O que interessam consoantes na boca de um homem quando este é capaz de se colocar frente a frente com o destino a cada fim de semana? Para isto não encontravam eles resposta ou dicção à altura. Pois ele lhes provaria que não seriam ‘erres’ e ‘eles’ a impedi-lo de sonhar e de cumprir sonhos de sempre. Calá-los-ia de vez com a pega do século, a pega de uma vida. Uma pega de tal modo gloriosa que calaria a vergonha que o pai tinha da cobardia do filho mais velho e da pouca inteligência do mais novo.

– Nem parecem meus filhos! –Atirava o pai campino à cara da mulher em dias de maior azedume. O pior é que, lá no fundo, julgava Inácio, a mãe poderia achar o mesmo. Que nenhum dos rapazes honrava os nomes Boaventura Petinga.

Por aquelas redondezas, Inácio era o rei da chacota. Dele diziam que não dizia os ‘éles’ da parte do pai, nem os ‘erres’ da parte da mãe. Uma brincadeira de sentido duplo e dúbio, já que a mãe se chamava Luísa e o pai Raimundo e com isto queria o povo dizer que ele gostaria de outra mulher e que a mãe andaria com uma qualquer outra letra do alfabeto. Mas sobre isso, Inácio não se detinha. Eles que se entretecem com as letras, ele enfrentaria o ‘toio’. Com ou sem ‘erre’, seria sempre uma bisarma à sua frente e depois de pegado, quem recordaria o abecedário?

 

A primeira corrida da época chegou e uma providencial lesão de um sénior, colocou Inácio no grupo dos efetivos para essa noite. O cabo, irritado com a situação, mas sem grandes alternativas, lembrou Inácio que se ouvisse a sua voz na praça, ele que escusasse de voltar ao grupo. Entrariam em praça com outros bons grupos e não permitiria que o seu saísse humilhado por ele nunca se ter dado ao trabalho de aprender duas letras do alfabeto.

– Se ouço ‘toio uindo’ atiro-te para as trincheiras, ouviste?

Que disparate pegado, pensava Inácio. Tanta energia gasta em detalhes sem importância. Vamos mas é pegar o bicho.
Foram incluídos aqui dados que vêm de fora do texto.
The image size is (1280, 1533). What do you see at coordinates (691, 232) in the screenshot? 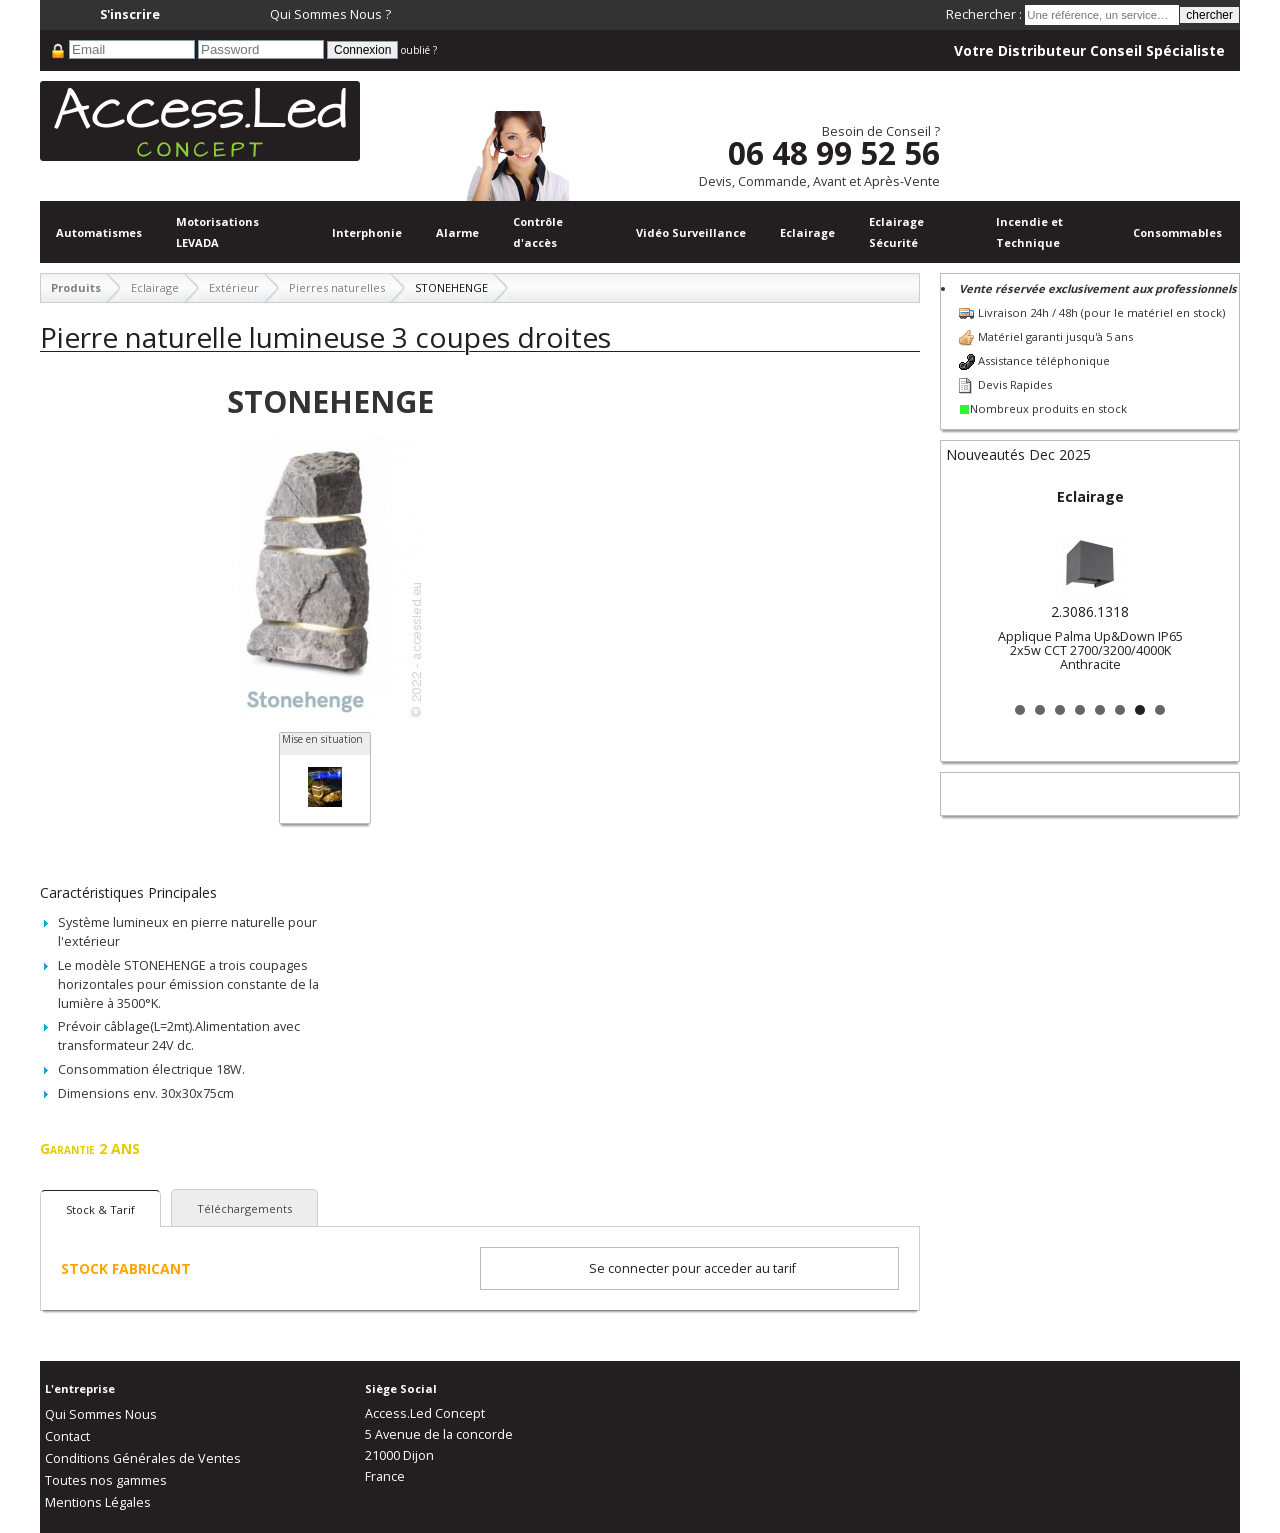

Antes ainda de encher, Inácio inspeciona a imponente praça, sente o cheiro da terra ocre que cobre o chão, agarra com afinco o seu barrete e roda o pé contra a terra, como, em breve o bicho fará naquele mesmo chão. Chão sagrado. Inácio reza aos seus santos. Pede sorte. Pede uma oportunidade. Pede vingança. Pede, se houver espaço para tal, um ‘éle’ e um ‘érre’. Inácio pede. Pedir não custa e se o santo não puder, paciência, ele lá se desenrascará. Nada será pior do que toda a sua vida passada a ser gozado, mesmo em casa. Todos se acham no direito de minimizar os sonhos dos outros. Mais valia que tivessem um sonho a que chamar seu, em vez de perderem tanto tempo com os dos outros. O irmão estava cheio de letras mas não tinha coragem para entrar numa praça. O pai falava muito, mas não passava de campino… Inácio voltou a rezar e a pedir. Agora com mais força, chegando a sentir verdadeira dor nos dedos que apertava uns contra os outros, num rangido de ossos que até aos ouvidos doía, pois assim entendia ser a fé maior, aquela que é ouvida pelos santos. Talvez se soubesse como a noite acabaria, Inácio não tivesse pedido tanto. Talvez apenas um ‘éle’ ou nem isso. Mas Inácio não sabia ainda. Ninguém sabia ainda. Talvez nem mesmo o santo que, acordando com o barulho dos ossos dos dedos de Inácio, lá terá ouvido as suas preces e, ainda ensonado, lhas terá concedido, não todas é certo, não as mais necessárias, é sabido.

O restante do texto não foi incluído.